The Hogan/Andre/Dibiase thing was the Fingerpoke of Doom 1.0, but no one talks about like that. In part no one talks about it that way because the WWF didn’t go out of business a few years later. As such, no one spent years trying to assign blame- to designate incidents as the beginning of the end –to everything they could dig up and find to demonize while telling the story of the tragic final days of the company.  

You also didn’t have the internet culture and home video market back then that we have now. But both- while usually awesome to have around in their present forms –have a drawback when it comes to creating narratives that become the common wisdom of the present time even if the narrative being told wasn’t the common wisdom back then. That becomes even easier to do when you’re talking about people like Hogan and Nash who many wrestling fans seemingly want to believe the worst about and always talk trash about.

There may well have been a number of people around the country who were completely outraged and turned off by the Fingerpoke of Doom, but I never met any of them at the time. I certainly never saw any of them on the early internet wrestling forums or, and, again, the ratings bear this out, none of us saw that in the general audiences at home or in the arenas at the time. If anything, everyone seemed to be looking forward to Goldberg taking the belt from Hogan one more time.
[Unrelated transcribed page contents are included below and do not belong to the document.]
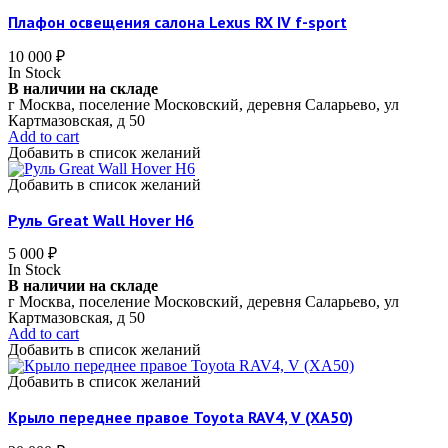
Плафон освещения салона Lexus RX IV f-sport
10 000
₽
In Stock
В наличии на складе
г Москва, поселение Московский, деревня Саларьево, ул
Картмазовская, д 50
Add to cart
Добавить в список желаний
Добавить в список желаний
Руль Great Wall Hover H6
5 000
₽
In Stock
В наличии на складе
г Москва, поселение Московский, деревня Саларьево, ул
Картмазовская, д 50
Add to cart
Добавить в список желаний
Добавить в список желаний
Крыло переднее правое Toyota RAV4, V (XA50)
It’s hugely arguable that this incident devalued the belt. It certainly didn’t seem like it was to fans at the time like a slap in the face and an insult to their intelligence. Moreover, it was hardly a beginning of the end type of deal. The simple fact is that had we never seen a merger between AOL and Time Warner, had we never seen people who hated the idea of wrestling connected to their brand take positions of power over the Turner Cable television empire, we wouldn’t have seen WCW go off the air (at least not in 2001) and people would never be recasting the Fingerpoke of Doom as a major domino falling in the death of WCW.
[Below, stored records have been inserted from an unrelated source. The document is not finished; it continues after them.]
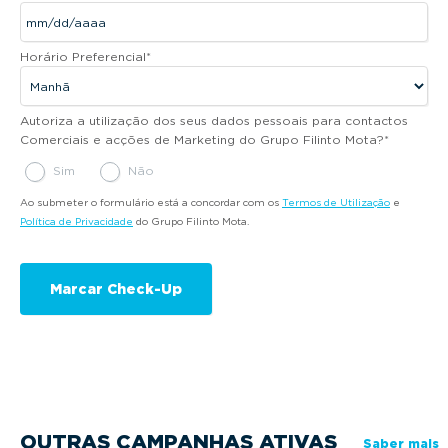
M
M
b
Horário Preferencial
*
a
r
r
Autoriza a utilização dos seus dados pessoais para contactos
a
Comerciais e acções de Marketing do Grupo Filinto Mota?
*
D
D
Sim
Não
b
a
Ao submeter o formulário está a concordar com os
Termos de Utilização
e
r
Política de Privacidade
do Grupo Filinto Mota.
r
a
A
A
A
A
OUTRAS CAMPANHAS ATIVAS
Saber mais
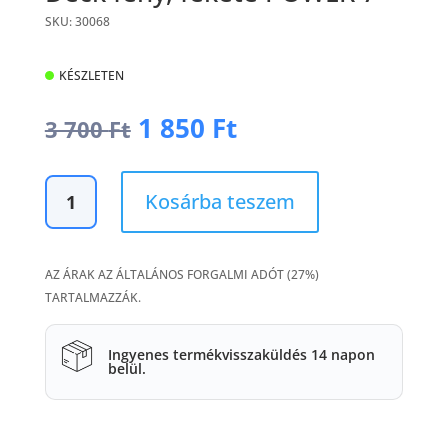
SKU: 30068
KÉSZLETEN
Original
Current
1 850
Ft
3 700
Ft
price
price
was:
is:
Deck
3
1
Kosárba teszem
fény,
700 Ft.
850 Ft.
fekete
POWER
AZ ÁRAK AZ ÁLTALÁNOS FORGALMI ADÓT (27%)
7
TARTALMAZZÁK.
mennyiség
Ingyenes termékvisszaküldés 14 napon
belül.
The Fingerpoke of Doom was just a single chapter of a story that was a wrestling angle. It might not have been the best thing WCW ever did, but it certainly wasn’t even close to the worst thing they ever did. In and of itself, it likely had nothing to do with death of the company or the devaluing of the WCW title belt. That was done by the careless, slipshod writing the company saw in its final years and, much more importantly, the merger between AOL and Time Warner ensuring the death of WCW. It’s probably well past the time fans should stop making a mountain out of this particular molehill.

Jerry Chandler follows geek stuff. When not found writing here he can be found writing for Gruesome Magazine and his own blog. He has a Twitter. He can also occasionally be heard talking pro wrestling with the amazingly talented crew at of the Earth Station One Network’s The Pro-Wrestling Roundtable podcast.

1 comment:

  1. This was the end for us. I'm not trying to claim a special kind of precognition or anything, but I and everyone I watched wrestling with labeled this as the end. At the time. We didn't stop watching WCW, but we stopped caring beyond "Train Wreck"value. Beth can back me up on this.